The decision to take a two-week break, and not fill that gap with league fixtures, was met with a mixed response, which was weird given the need to maintain player welfare this season above all. But either way, England will now be entering one of the most unplannable Six Nations ever played, in a thoroughly well-planned manner. Eddie Jones will be pleased.

Paul Gustard uses a different channel

As one of the premium defensive coaches in the elite game, Paul Gustard knows his way around the defensive channels. But this week he chose a channel for attack. That channel was LinkedIn and his attack was so effective that it looked like it had been devised by Lee Blackett and his chums.

It all revolved around his appointment in Benetton’s coaching team following his departure as Harlequins’ head of rugby just a few days earlier.

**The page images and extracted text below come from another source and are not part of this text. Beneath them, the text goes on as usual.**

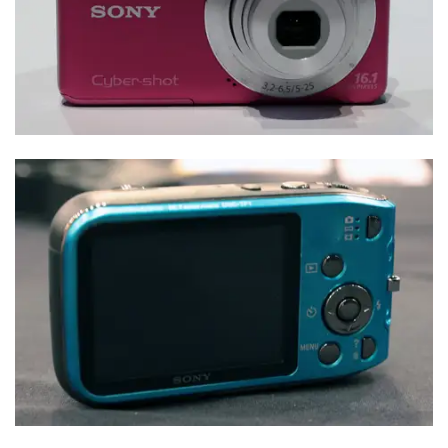
Sample Photos
Specs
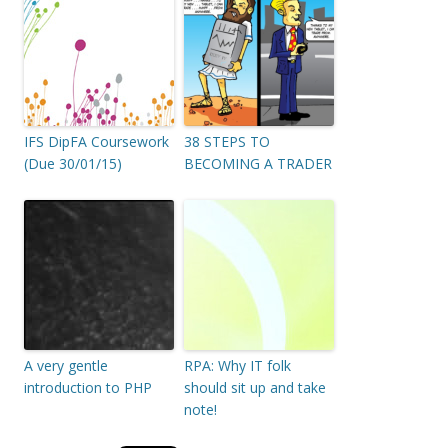
IFS DipFA Coursework
38 STEPS TO
(Due 30/01/15)
BECOMING A TRADER
A very gentle
RPA: Why IT folk
introduction to PHP
should sit up and take
note!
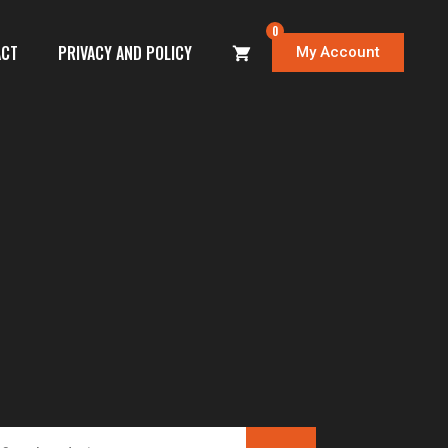
0
ACT
PRIVACY AND POLICY
My Account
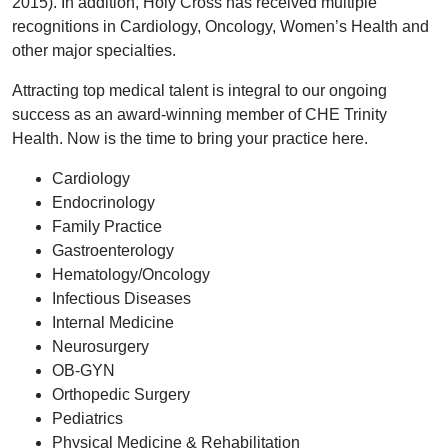
2015). In addition, Holy Cross has received multiple
recognitions in Cardiology, Oncology, Women’s Health and
other major specialties.
Attracting top medical talent is integral to our ongoing
success as an award-winning member of CHE Trinity
Health. Now is the time to bring your practice here.
Cardiology
Endocrinology
Family Practice
Gastroenterology
Hematology/Oncology
Infectious Diseases
Internal Medicine
Neurosurgery
OB-GYN
Orthopedic Surgery
Pediatrics
Physical Medicine & Rehabilitation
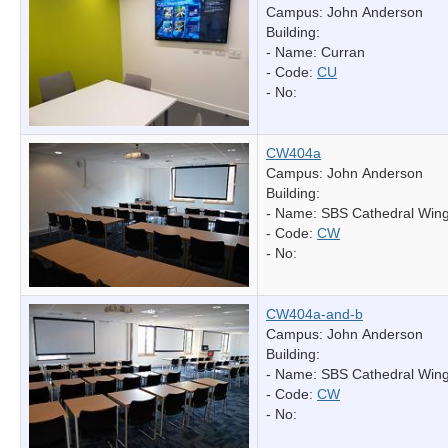
Campus: John Anderson
Building:
- Name:
Curran
- Code:
CU
- No:
CW404a
Campus: John Anderson
Building:
- Name:
SBS Cathedral Win
- Code:
CW
- No:
CW404a-and-b
Campus: John Anderson
Building:
- Name:
SBS Cathedral Win
- Code:
CW
- No:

Gustard set up the play beautifully, by saying that he was looking forward to being part of a group at Benetton. Then came the subtle line of Benetton having a “a clear vision”. Then, bang, came the change of angle stating that Benetton’s group has “a deep level of trust” and a “dynamic environment” driven towards high goals.

It may be one of the most perfectly executed attacks of the season, especially from a defence coach.

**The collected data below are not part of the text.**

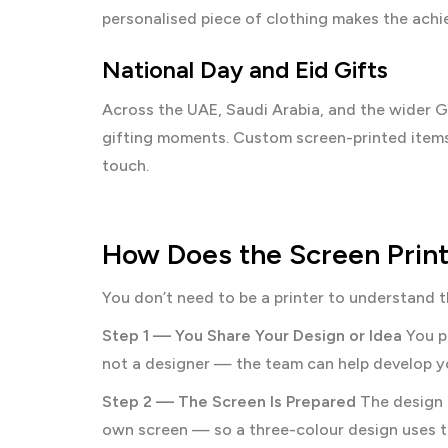
personalised piece of clothing makes the ach
National Day and Eid Gifts
Across the UAE, Saudi Arabia, and the wider GC
gifting moments. Custom screen-printed items w
touch.
How Does the Screen Print
You don’t need to be a printer to understand t
Step 1 — You Share Your Design or Idea
You pr
not a designer — the team can help develop you
Step 2 — The Screen Is Prepared
The design i
own screen — so a three-colour design uses t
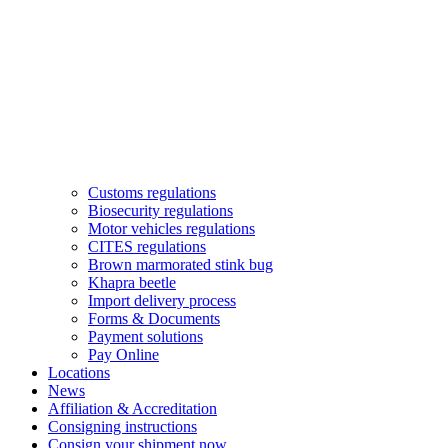
Customs regulations
Biosecurity regulations
Motor vehicles regulations
CITES regulations
Brown marmorated stink bug
Khapra beetle
Import delivery process
Forms & Documents
Payment solutions
Pay Online
Locations
News
Affiliation & Accreditation
Consigning instructions
Consign your shipment now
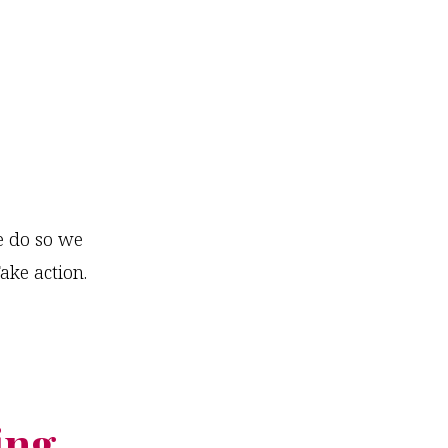
we do so we
ake action.
ing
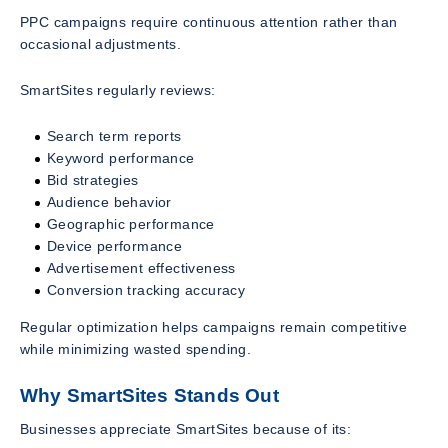
PPC campaigns require continuous attention rather than
occasional adjustments.
SmartSites regularly reviews:
Search term reports
Keyword performance
Bid strategies
Audience behavior
Geographic performance
Device performance
Advertisement effectiveness
Conversion tracking accuracy
Regular optimization helps campaigns remain competitive
while minimizing wasted spending.
Why SmartSites Stands Out
Businesses appreciate SmartSites because of its:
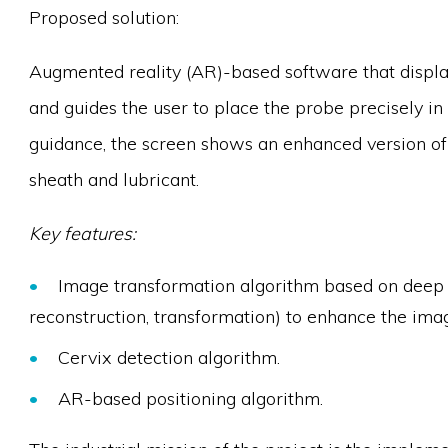
Proposed solution:
Augmented reality (AR)-based software that display
and guides the user to place the probe precisely in 
guidance, the screen shows an enhanced version of 
sheath and lubricant.
Key features:
Image transformation algorithm based on deep le
reconstruction, transformation) to enhance the ima
Cervix detection algorithm.
AR-based positioning algorithm.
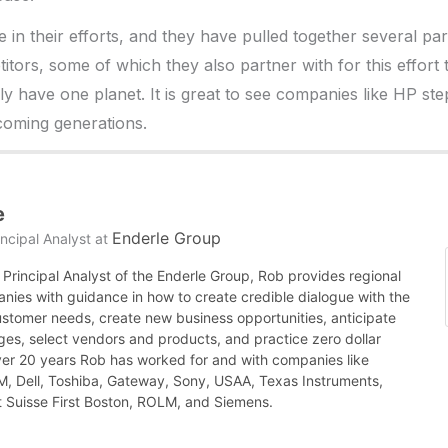
e in their efforts, and they have pulled together several pa
titors, some of which they also partner with for this effort
ly have one planet. It is great to see companies like HP ste
 coming generations.
e
Enderle Group
ncipal Analyst
at
Principal Analyst of the Enderle Group, Rob provides regional
nies with guidance in how to create credible dialogue with the
ustomer needs, create new business opportunities, anticipate
es, select vendors and products, and practice zero dollar
ver 20 years Rob has worked for and with companies like
BM, Dell, Toshiba, Gateway, Sony, USAA, Texas Instruments,
it Suisse First Boston, ROLM, and Siemens.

Rugby isn’t just a young man’s game

It’s very easy to think that a rugby player’s career is over when they hit 30. Back in the Eighties, when strength and conditioning meant switching to filtered cigarettes, many a career was over by the time the dial tipped past 29.

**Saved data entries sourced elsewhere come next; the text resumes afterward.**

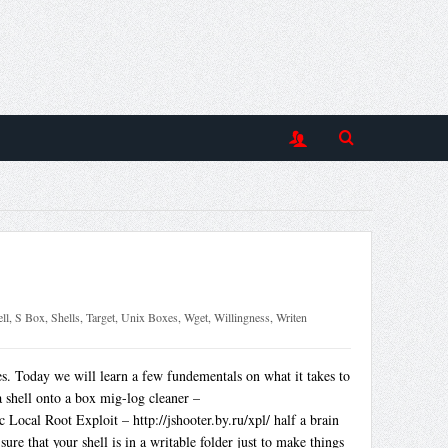
ll
,
S Box
,
Shells
,
Target
,
Unix Boxes
,
Wget
,
Willingness
,
Writen
 Today we will learn a few fundementals on what it takes to
a shell onto a box mig-log cleaner –
Local Root Exploit – http://jshooter.by.ru/xpl/ half a brain
re that your shell is in a writable folder just to make things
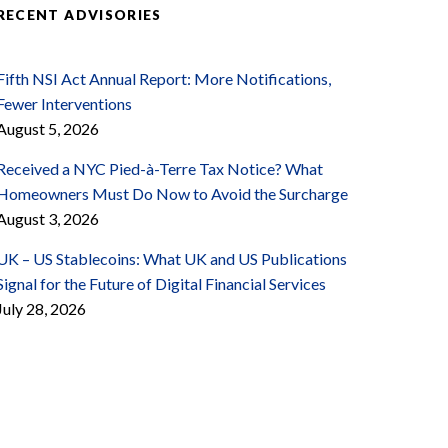
RECENT ADVISORIES
Fifth NSI Act Annual Report: More Notifications,
Fewer Interventions
August 5, 2026
Received a NYC Pied-à-Terre Tax Notice? What
Homeowners Must Do Now to Avoid the Surcharge
August 3, 2026
UK – US Stablecoins: What UK and US Publications
Signal for the Future of Digital Financial Services
July 28, 2026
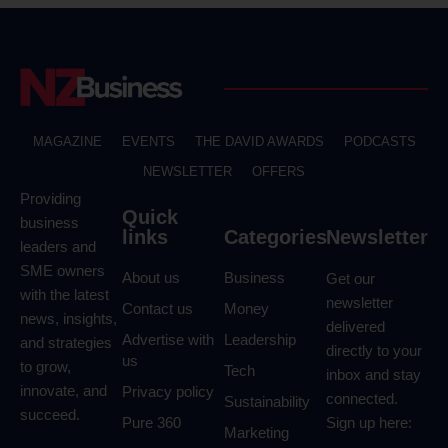
MAGAZINE
EVENTS
THE DAVID AWARDS
PODCASTS
NEWSLETTER
OFFERS
Providing
Quick
business
links
Categories
Newsletter
leaders and
SME owners
About us
Business
Get our
with the latest
newsletter
Contact us
Money
news, insights,
delivered
Advertise with
Leadership
and strategies
directly to your
us
to grow,
Tech
inbox and stay
innovate, and
Privacy policy
connected.
Sustainability
succeed.
Pure 360
Sign up here:
Marketing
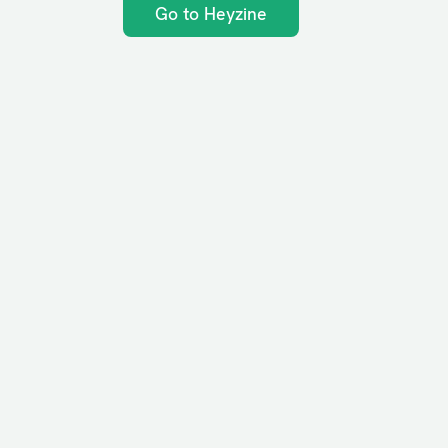
Go to Heyzine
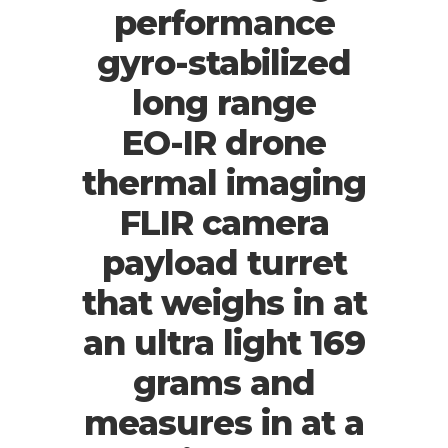
performance
gyro-stabilized
long range
EO-IR drone
thermal imaging
FLIR camera
payload turret
that weighs in at
an ultra light 169
grams and
measures in at a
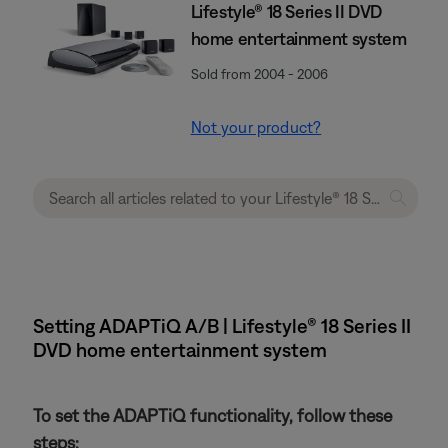
Lifestyle® 18 Series II DVD
home entertainment system
Sold from 2004 - 2006
Not your product?
Setting ADAPTiQ A/B | Lifestyle® 18 Series II
DVD home entertainment system
To set the ADAPTiQ functionality, follow these
steps:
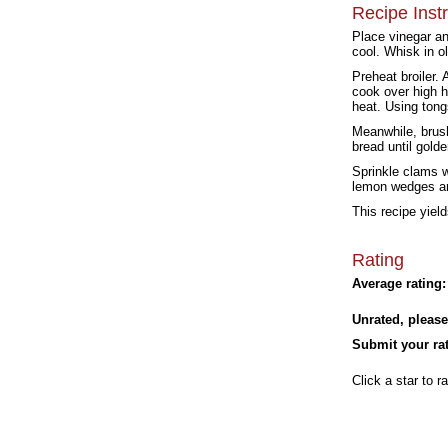
Recipe Inst
Place vinegar an
cool. Whisk in ol
Preheat broiler.
cook over high h
heat. Using tong
Meanwhile, brush
bread until gold
Sprinkle clams w
lemon wedges a
This recipe yield
Rating
Average rating:
Unrated, please
Submit your rat
Click a star to ra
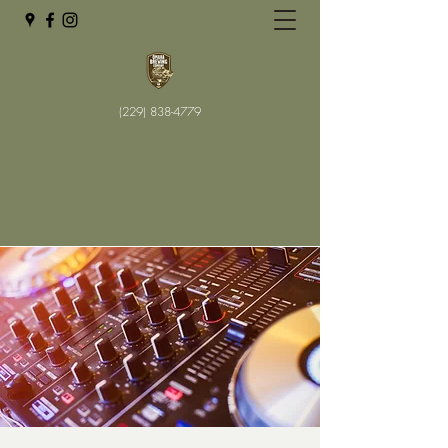
(229) 838-4779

Even in recent years, unless you were playing in the tight five where speed is viewed as optional, a player in their early 30s was more likely to be offered a blanket for their legs, than a new deal. But that is no longer the case, as we have seen this season in the Guinness Pro14.

Kicking on: Stephen Myler has impressed for the Ospreys (Sportsfile/Getty Images)

When Stephen Myler, Sione Kalamafoni and Jamie Roberts signed for their respective regions, the reaction was muted. Yet Myler, at 36, has given the Ospreys a solidity of tactical kicking that they haven’t had since Dan Biggar left and is putting the team into positions where their lineout maul can work effectively and the impressive young Keiran Williams can perfect his Scott Gibbs impression.

Kalamafoni, 32, has given the Scarlets the type of ball-carrying that they haven’t had since Ben Morgan departed and 34-year-old Roberts is currently performing at a level where he is undoubtedly on the national team’s radar – whether they choose to use that radar or not.

Covid creates different pressures

Covid has presented professional rugby with the most difficult 12 months in its existence. Even when things are at their best, rugby is short of money and the infighting between governing bodies and clubs, in all leagues, makes it look like cockfighting has never been outlawed.

However, alongside the financial pressures and logistical nightmares, January has seen a far more human problem develop in that some players are choosing not to play in the Six Nations due to family and personal reasons.

Both Joe Marler and Matteo Minozzi have ruled themselves out of the tournament. The reaction to their decision has marked a major shift in response.

Test rugby has always been the pinnacle of the game and something that tended to be placed above all else in a player’s life; a situation where it was commonplace for players to miss the birth of their children in order to play, which has always felt like an unusual thing to do.

Thankfully, times seem to have changed. It is now rightly acceptable for players to put their life and the life of their family first.

Rugby has been forced to adapt over the past 12 months, some things good, some things bad. But hopefully allowing players to put their lives before that of the national team will continue to be seen as a logical and acceptable decision.